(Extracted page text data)
---------------

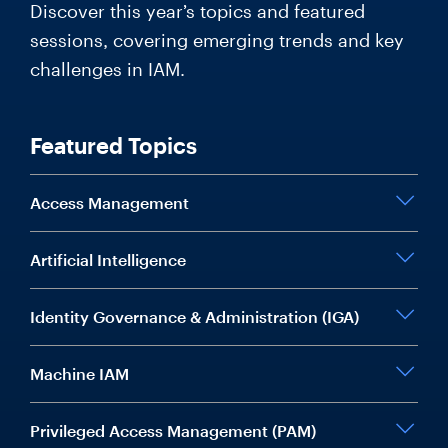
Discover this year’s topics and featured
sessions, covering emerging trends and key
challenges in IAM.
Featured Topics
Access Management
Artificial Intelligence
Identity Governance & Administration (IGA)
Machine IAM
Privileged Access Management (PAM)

---------------

» **WHAT IS REQUIRED**:
Your job is to copy out every line from the records above that has the word "Management".

» **FINISHED EXERCISE**:
Access Management
Privileged Access Management (PAM)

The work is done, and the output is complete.